Friday, 30 January 2009

Size Shouldn't Matter

Over on the Software Testing Club, the old chestnut of the ideal dev/test ratio came up
( I really should add this topic to my list of testing cliches )

The person asking the question mentioned the 1:1 ratio that Microsoft has and that
"As my company aren't the size of Microsoft, nor have the budget I don't think that will go down well"

Which got me wondering what the scale is - is it a linear scale, a logarithmic one ?
Maybe it's even simpler
Company Size < 100 Ratio 10:1
Company Size < 1000 Ratio 5:1
Company Size < 5000 Ratio 3:1
Company = Microsft Ratio 1:1


But what happens if you are a company the size of Microsoft but without their budget ?
Or a company smaller than Microsoft but with their budget ?

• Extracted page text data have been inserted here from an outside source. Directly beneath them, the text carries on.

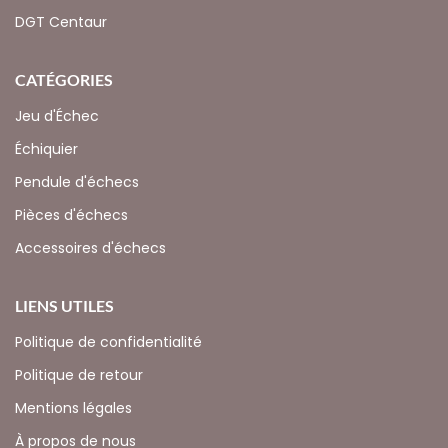
DGT Centaur
CATÉGORIES
Jeu d'Échec
Échiquier
Pendule d'échecs
Pièces d'échecs
Accessoires d'échecs
LIENS UTILES
Politique de confidentialité
Politique de retour
Mentions légales
À propos de nous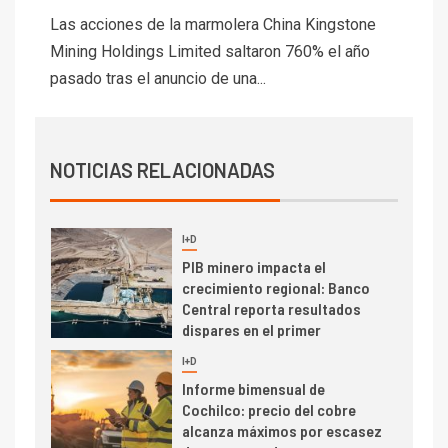
3
PIB minero impacta el
Las acciones de la marmolera China Kingstone
crecimiento regional: Banco
Mining Holdings Limited saltaron 760% el año
Central reporta resultados
pasado tras el anuncio de una...
dispares en el primer
trimestre
I+D
4
Informe bimensual de
Cochilco: precio del cobre
NOTICIAS RELACIONADAS
alcanza máximos por escasez
de concentrados
I+D
5
Estudio revela cómo el precio
del cobre y educación superior
se relacionan en zonas
mineras
I+D
6
BHP proyecta producción de
cobre cercana a 2 millones de
toneladas tras récord en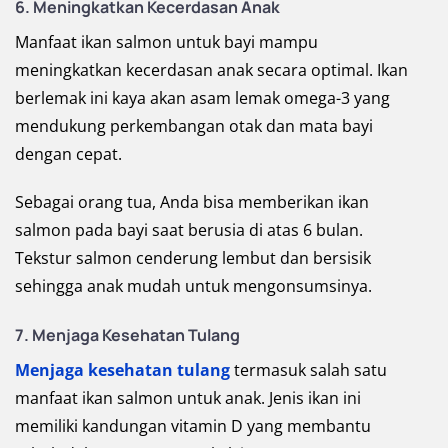
6.
Meningkatkan Kecerdasan Anak
Manfaat ikan salmon untuk bayi mampu
meningkatkan kecerdasan anak secara optimal. Ikan
berlemak ini kaya akan asam lemak omega-3 yang
mendukung perkembangan otak dan mata bayi
dengan cepat.
Sebagai orang tua, Anda bisa memberikan ikan
salmon pada bayi saat berusia di atas 6 bulan.
Tekstur salmon cenderung lembut dan bersisik
sehingga anak mudah untuk mengonsumsinya.
7.
Menjaga Kesehatan Tulang
Menjaga kesehatan tulang
termasuk salah satu
manfaat ikan salmon untuk anak. Jenis ikan ini
memiliki kandungan vitamin D yang membantu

Do the directors of companies asking these questions simply cross their fingers and hope the devs dont produce too many bugs so they can then grow enough to start employing testers ? and also hope that by that stage the code hasn't grown into an unmaintainable pile of spaghetti


Whilst writing this blog I read a tweet from Simon Godfrey trying to deal with devs complaining that test hadn't found all the defects and wanting the test cost to be 15% of the dev budget
( hmm, wonder what percentage of the dev budget is spent on customer support... )

I'm blaming Philip Crosby and his Quality Is Free slogan, managers saw the title but never read the content...

Monday, 26 January 2009

Not just the good guys

This phishing email arrived in my account the other day

Dear Valued Client
Due to security reasons we will want you to confirm your access details by clicking on the verfiy my account details link below

This is due to the fact that a recent review of your account by our security team shows that the use of your account might have been compromised. for security reasons we will want you to verify your account information withing 24 hours

Verify My account Details

Failure to do this will lead to restricted access to your account for security reason.

Sorry for the inconviences


Bad grammar and spelling mistakes - 'verfiy', 'withing','inconviences'

Whilst I was thinking about this, Joe Strazzere posted an example of his own of a phishing phailure.

Almost comforting to know that the bad guys are having the same problems as us but I did wonder about how they operate...
Do they have specs ?
Argue about waterfall or agile ?
Do their testers write test plans, regression tests, run performance tests on their fake sites ?
Is the testing outsourced ?
( waiting for an " I have to test phishing emails pls hlp " posting on SQA Forums )

Is there a crime overlord somewhere pounding a desk with his fist wanting to know why testing didn't find the bugs that me and Joe found ?

Sunday, 25 January 2009

There be bugs



Arrrrr, what sort of members do I need ?

The scurvy dev that wrote this bug should be keel hauled and the tester that missed it will be walking the plank

Friday, 23 January 2009

8 or 10 ?


I usually send website mistakes off to QA Hates You but when it's a testing site that makes a mistake...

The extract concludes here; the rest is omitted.